Держать ее у себя можно. Это ему прекрасно известно. Есть люди, которые держат домашний скот и едят имеющиеся у них экземпляры живьем — по частям. Они утверждают, что такое мясо — неизменно свежее — гораздо вкуснее, чем из магазина. В продаже уже есть методические указания по такому использованию мясного скота. Там написано, как, когда, где и что резать, чтобы очередной экземпляр не умер раньше времени.
А вот рабов держать запрещено. В памяти еще свеж недавний случай: одна семья завела себе десять голов самок, которых обучили простой работе и использовали их труд в подпольной мастерской. Все экземпляры были куплены в питомнике, все были промаркированы. Кто-то донес на это семейство, и их всех осудили и отправили на переработку на муниципальную живодерню. Всех — и хозяев, и рабынь. Все пошли на особое мясо. Пресса несколько недель мусолила эту историю, вцепившись в одну фразу и истерично повторяли ее, как лозунг: «Рабовладение — это варварство!»
«Она — никто, — думает он, — и вот она у меня в сарае».
Он понятия не имеет, что с ней делать. Она еще и грязная.
Нужно будет помыть ее. Когда будет время, при случае.
Заперев сарай, он идет в дом. Раздевается и становится под душ. Можно продать ее и избавиться разом от свалившейся проблемы. Можно оставить ее, подрастить, осеменить — начать свое дело с маленького стада и со временем уйти с комбината. Можно погрузиться в эту работу, сбежать в нее от реальности, бросить все, забыть про жену, про отца, про умершего ребенка, забыть наконец про колыбельку, сломать которую он все никак не соберется.
8
Утром его будит звонок. Это Нелида. «Здравствуйте, у дона Армандо был приступ дыхательной недостаточности. Нет, ничего страшного. Приезжать? Нет, не обязательно. Впрочем, было бы неплохо, если у вас получится. Отец вас, конечно, практически не узнает, но по нему видно: он такой довольный, когда вы приезжаете. После того, как вы у нас побываете, у него все приступы на несколько дней прекращаются». Он благодарит за сообщение и обещает заехать в ближайшее время, при первой же возможности. Отложив телефон, он долго сидит на кровати и вдруг ловит себя на мысли о том, что не хочет, чтобы этот день начинался.

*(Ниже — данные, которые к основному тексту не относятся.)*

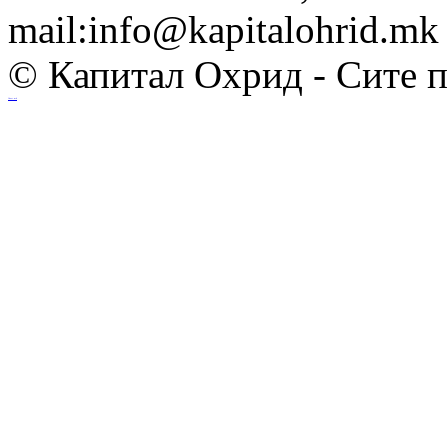
mail:info@kapitalohrid.mk
© Капитал Охрид - Сите 
Ihost.mk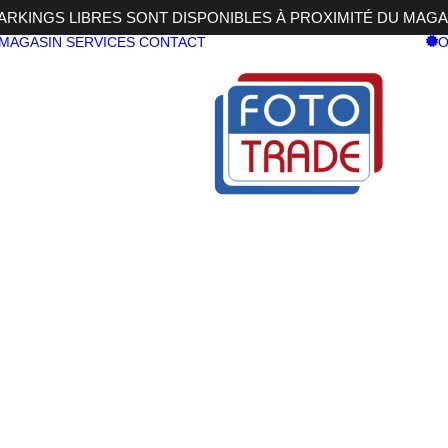
RKINGS LIBRES SONT DISPONIBLES À PROXIMITÉ DU MAGA
 MAGASIN
SERVICES
CONTACT
O
20-50 f4,0 L IS USM PZ
S R6 V + RF 20-50 f4,0 L IS USM PZ
CANON EOS
RF 20-50 f4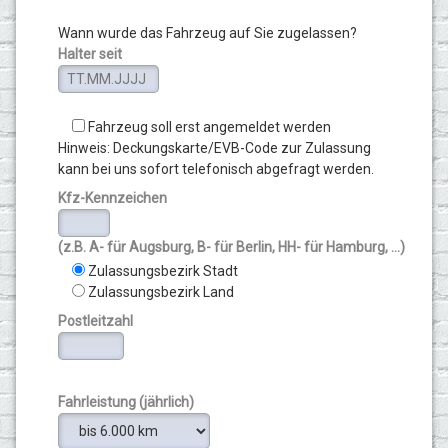
Wann wurde das Fahrzeug auf Sie zugelassen?
Halter seit
Fahrzeug soll erst angemeldet werden
Hinweis: Deckungskarte/EVB-Code zur Zulassung
kann bei uns sofort telefonisch abgefragt werden.
Kfz-Kennzeichen
(z.B. A- für Augsburg, B- für Berlin, HH- für Hamburg, ...)
Zulassungsbezirk Stadt
Zulassungsbezirk Land
Postleitzahl
Fahrleistung (jährlich)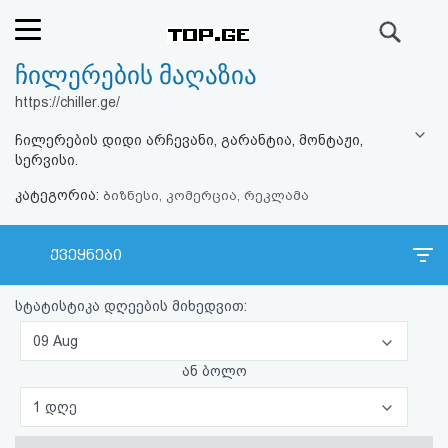
ძიება
ჩილერების მაღაზია
რეიტინგი
https://chiller.ge/
(მთავარი)
ჩილერების დიდი არჩევანი, გარანტია, მონტაჟი,
სერვისი.
ფოსტა
კატეგორია:
ბიზნესი, კომერცია, რეკლამა
კითხვა-
ქვეყნები
პასუხი
სტატისტიკა დღეების მიხედვით:
ავტორიზაცია
09 Aug
რეგისტრაცია
ან ბოლო
1 დღე
პაროლის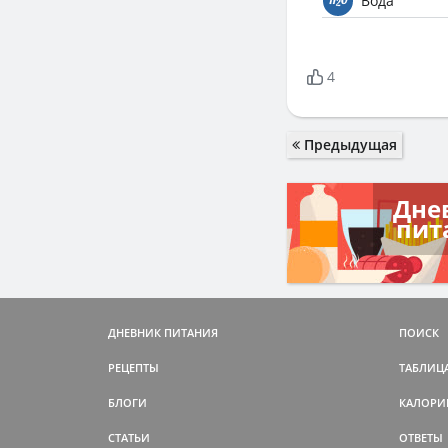
Вода
4
Предыдущая
Дне
пит
ДНЕВНИК ПИТАНИЯ
ПОИСК
РЕЦЕПТЫ
ТАБЛИЦ
БЛОГИ
КАЛОРИ
СТАТЬИ
ОТВЕТЫ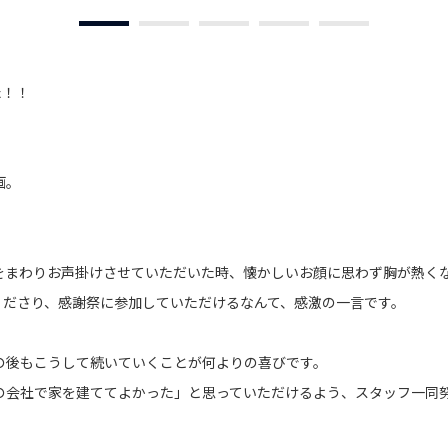
た！！
画。
をまわりお声掛けさせていただいた時、懐かしいお顔に思わず胸が熱く
くださり、感謝祭に参加していただけるなんて、感激の一言です。
の後もこうして続いていくことが何よりの喜びです。
の会社で家を建ててよかった」と思っていただけるよう、スタッフ一同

Чайник на огонь — и одеваться. После первого мате — звонок в охотничье хозяйство. Сегодня приехать не смогу — неотложные семейные обстоятельства, перезвоню позже, и мы договоримся о новой встрече. Затем звонок Кригу: извини, объезд немного затягивается. В ответ: не беспокойся, делай свое дело. Только учти, я тебя жду: нужно будет провести собеседование с двумя желающими устроиться на работу.
Несколько секунд в тишине, потом — звонок сестре. У папы все хорошо, съездила бы ты проведать его. Она говорит, что очень занята, у нее дети и хозяйство и совсем ни на что времени не остается, вот и сейчас ей срочно нужно идти. И вообще, до дома престарелых вон сколько добираться. Из города туда ехать — целая история, чуть задержишься — и не успеешь вернуться до комендантского часа. Все это она выговаривает ему с презрительной досадой в голосе: можно подумать, что именно он (равно как и весь мир) виноват в том, что ее жизнь сложилась так, а не иначе. Неожиданно тон меняется, и сестра меняет пластинку: давно не виделись, заезжайте как-нибудь в гости; как Сесилия, она по-прежнему у матери? Он говорит, что скоро перезвонит, и вешает трубку.